> WHAT TO PRODUCE: Omit all pictures. Quote the lines from the one with "más de 15 años para convertirlo en un mega" through the end of the listing below, exactly as they appear.

> DATA FOR PROCESSING:
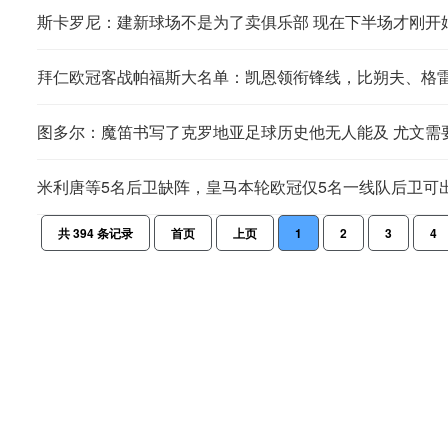
斯卡罗尼：建新球场不是为了卖俱乐部 现在下半场才刚开
拜仁欧冠客战帕福斯大名单：凯恩领衔锋线，比朔夫、格
图多尔：魔笛书写了克罗地亚足球历史他无人能及 尤文需
米利唐等5名后卫缺阵，皇马本轮欧冠仅5名一线队后卫可
共
394
条记录
首页
上页
1
2
3
4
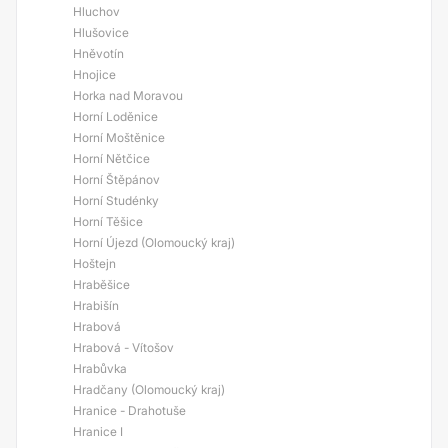
Hluchov
Hlušovice
Hněvotín
Hnojice
Horka nad Moravou
Horní Loděnice
Horní Moštěnice
Horní Nětčice
Horní Štěpánov
Horní Studénky
Horní Těšice
Horní Újezd (Olomoucký kraj)
Hoštejn
Hraběšice
Hrabišín
Hrabová
Hrabová - Vítošov
Hrabůvka
Hradčany (Olomoucký kraj)
Hranice - Drahotuše
Hranice I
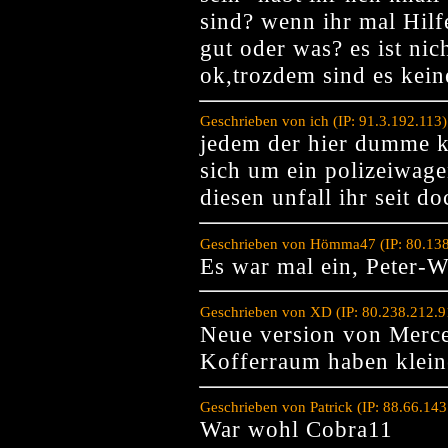
sind? wenn ihr mal Hilf
gut oder was? es ist ni
ok,trozdem sind es kein
Geschrieben von ich (IP: 91.3.192.113
jedem der hier dumme k
sich um ein polizeiwag
diesen unfall ihr seit do
Geschrieben von Hömma47 (IP: 80.138
Es war mal ein, Peter-
Geschrieben von XD (IP: 80.238.212.9
Neue version von Merced
Kofferraum haben klein
Geschrieben von Patrick (IP: 88.66.14
War wohl Cobra11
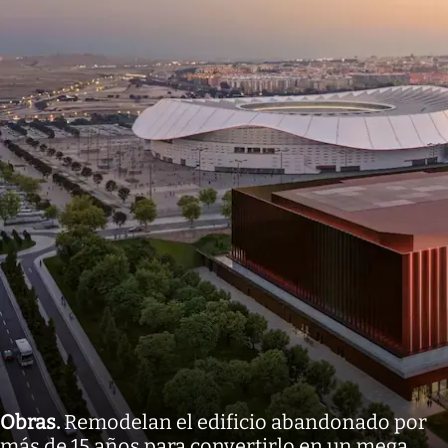
Obras
.
Remodelan el edificio abandonado por
más de 15 años para convertirlo en un mega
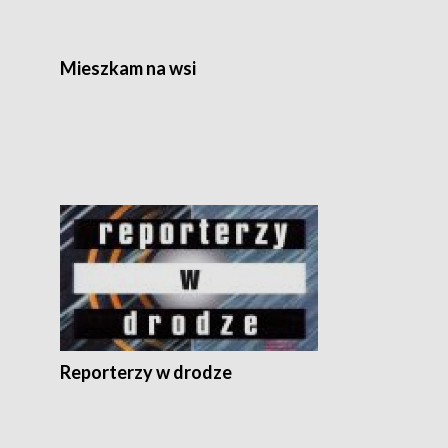
Mieszkam na wsi
Reporterzy w drodze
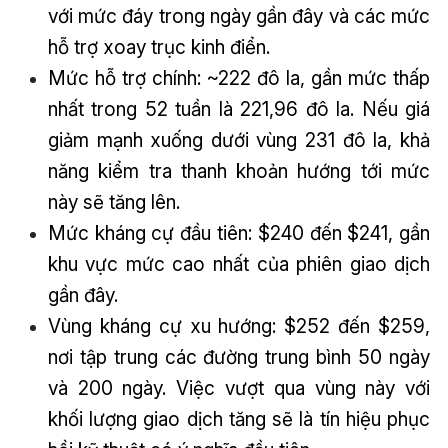
với mức đáy trong ngày gần đây và các mức
hỗ trợ xoay trục kinh điển.
Mức hỗ trợ chính: ~222 đô la, gần mức thấp
nhất trong 52 tuần là 221,96 đô la. Nếu giá
giảm mạnh xuống dưới vùng 231 đô la, khả
năng kiểm tra thanh khoản hướng tới mức
này sẽ tăng lên.
Mức kháng cự đầu tiên: $240 đến $241, gần
khu vực mức cao nhất của phiên giao dịch
gần đây.
Vùng kháng cự xu hướng: $252 đến $259,
nơi tập trung các đường trung bình 50 ngày
và 200 ngày. Việc vượt qua vùng này với
khối lượng giao dịch tăng sẽ là tín hiệu phục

> TASK SOLUTION:
más de 15 años para convertirlo en un mega
Mieszkam na wsi
Reporterzy w drodze
với mức đáy trong ngày gần đây và các mức
hỗ trợ xoay trục kinh điển.
Mức hỗ trợ chính: ~222 đô la, gần mức thấp
nhất trong 52 tuần là 221,96 đô la. Nếu giá
giảm mạnh xuống dưới vùng 231 đô la, khả
năng kiểm tra thanh khoản hướng tới mức
này sẽ tăng lên.
Mức kháng cự đầu tiên: $240 đến $241, gần
khu vực mức cao nhất của phiên giao dịch
gần đây.
Vùng kháng cự xu hướng: $252 đến $259,
nơi tập trung các đường trung bình 50 ngày
và 200 ngày. Việc vượt qua vùng này với
khối lượng giao dịch tăng sẽ là tín hiệu phục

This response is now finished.